I’m a super :"> newbie and just start short writings for test using CUDA.

Now I faced a problem…

I just want to allocate 2 dimensional array on the device memory and access values, like this

[codebox]int iArray[768][1024];

iArray[0][0] = 100;

…[/codebox]

However, I know cudaMalloc function provides only linear memory allocation,

it is hard to map one dimensional array into two dimensional array.

I think it’s very simple to solve, but i can’t find the solution at here and on the programming guide.

I found the “cudaArray” structure and cudaMallocArray function, but I’m not sure this structure and function are suitable for my purpose.

And I can’t access values in a cudaArray object.

Is there any one how to solve this?

I’m really appreciate if you help me… ^^;

    [*]Step 1:

    [indent]CUDA memory allocation, allocates memory for the number of elements irrespective of the dimension. Consider how multi-dimensional arrays are stored in any memory - they are contiguous. There for simply allocate sizeof(datatype) * arraywidth * array height

    Remember, a 2D array is addressed using two pointers so you may have to do some jiggery pokery with the m-alloc.

    [/indent]

    [*]Step 2:

    [indent]Pass a double pointer to your array as a parameter to your function, you will then be able to access your array via double brackets

    [/indent]

    [*]Easy Alternative:

    [indent]Flatten your arrays and calculate the element index using gridDim, blockDim, blockIdx and threadIdx, if you have one thread associated with a single element of the array.

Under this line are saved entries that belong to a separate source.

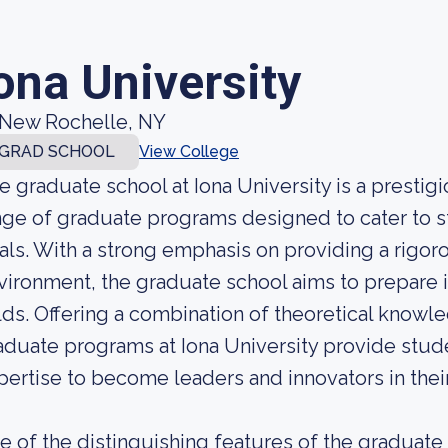
ona University
New Rochelle, NY
GRAD SCHOOL
View College
e graduate school at Iona University is a prestigio
nge of graduate programs designed to cater to 
als. With a strong emphasis on providing a rigoro
vironment, the graduate school aims to prepare it
elds. Offering a combination of theoretical knowle
aduate programs at Iona University provide stude
pertise to become leaders and innovators in their
e of the distinguishing features of the graduate s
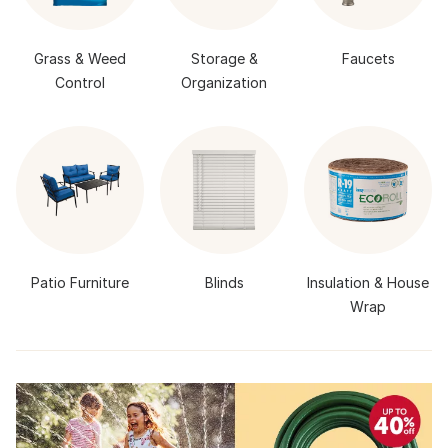
Grass & Weed
Storage &
Faucets
Control
Organization
Patio Furniture
Blinds
Insulation & House
Wrap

Alternatively pass in the dimensions as parameters:

    ElementIndex = Array Width * Y co-ordinate + X co-ordinate

    Simple enough?

    [/indent]

Thanks for your detailed reply, yumming.

And I apologize for my poor expression ability in english. >.<

Since I couldn’t find method allocates multi-dimensional array, I’ve done using those mapping.

But, as I mentioned before, It is too complicated to me… (sorry, again…)

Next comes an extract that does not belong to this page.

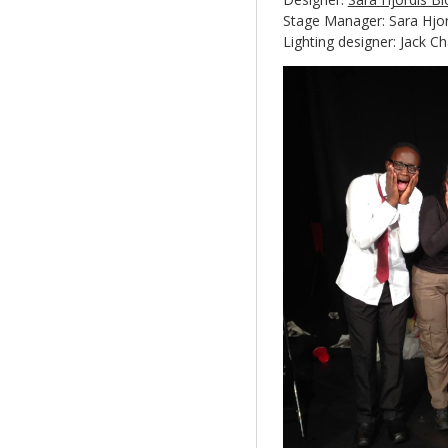
Stage Manager: Sara Hjor
Lighting designer: Jack C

Does not CUDA provide multi-dimensional memory allocation method?

Would you tell me …?

And What does cudaArray structure do?

According to the programming guide, it is used by some operations for texture.

Does it exist only for Texture Operation???

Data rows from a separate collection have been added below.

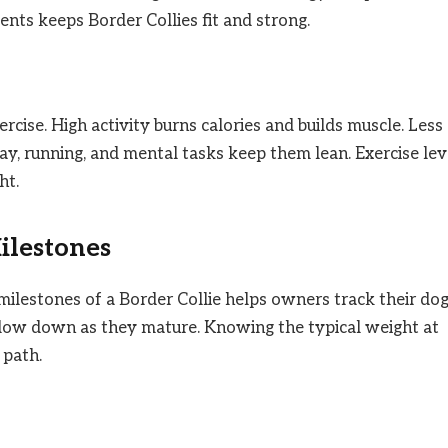
ents keeps Border Collies fit and strong.
rcise. High activity burns calories and builds muscle. Less
ay, running, and mental tasks keep them lean. Exercise lev
ht.
ilestones
lestones of a Border Collie helps owners track their dog
n slow down as they mature. Knowing the typical weight at
 path.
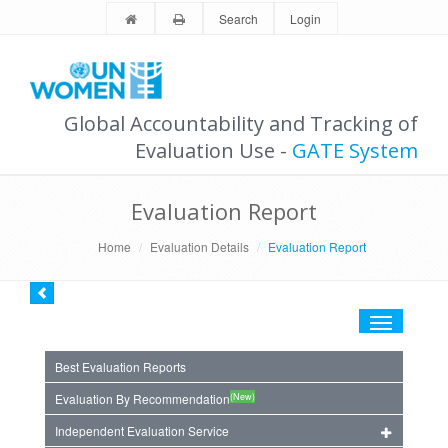
Search
Login
Global Accountability and Tracking of
Evaluation Use -
GATE System
Evaluation Report
Home
Evaluation Details
Evaluation Report
Toggle
navigation
Best Evaluation Reports
(New)
Evaluation By Recommendation
Independent Evaluation Service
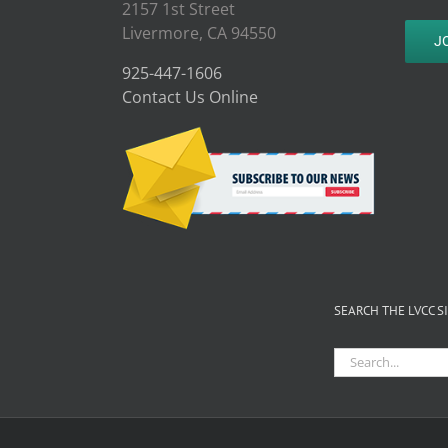
2157 1st Street
Livermore, CA 94550
J
925-447-1606
Contact Us Online
SEARCH THE LVCC S
Search
for:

Understand that memory at the hardware level, is accessed in a linear fashion - multi-dimensional access is an illusion provided by the compiler

While your learning CUDA, I’d only the fundamentals from the Runtime API as much as possible until your confident with it i.e. don’t bother with textures yet.

Practice makes perfect, get used to addressing a flattened 2D array.

What I suggest you do is make used of shared memory which CAN be multi-dimensional:

[codebox]

global void MyKernel(int* flatArray)

{

extern shared int my2DArray[32][32]; //size need to be coded a development time though

my2DArray[threadIdx.x][threadIdx.y] = flatArray[blockDim.x * threadIdx.y + threadIdx.x];

}

[/codebox]

This example copies elements from a flat 1D array to a 2D shared array. It is important in this circumstance that 1 thread copies 1 element.

I hope this helps

Well, actually you can “convert” a linear to a multi-dimensional array if the dimensions are known at compile-time (actually gcc can probably do it even when they are variable, but that is not valid C in general I think).

int linear[10*32]; // linear array

int (*twodim)[32] = linear; // interpreted as a two-dimensional [10][32] array.

assert(&twodim[2][4] == &linear[2*32 + 4]); // these are the same

Note that nobody uses this syntax (except possibly in function arguments where you can also use the more readable “int twodim[32]”) because it is simply way more confusing than just doing it “the stupid way”.

In step 2, u mention pass a double pointer to your array as a parameter to your function, but in your sample code:

__global__ void MyKernel(int* flatArray)

{

extern __shared__ int my2DArray[32][32]; //size need to be coded a development time though

my2DArray[threadIdx.x][threadIdx.y] = flatArray[blockDim.x * threadIdx.y + threadIdx.x];

}

isnt that single pointer in the parameter field? why?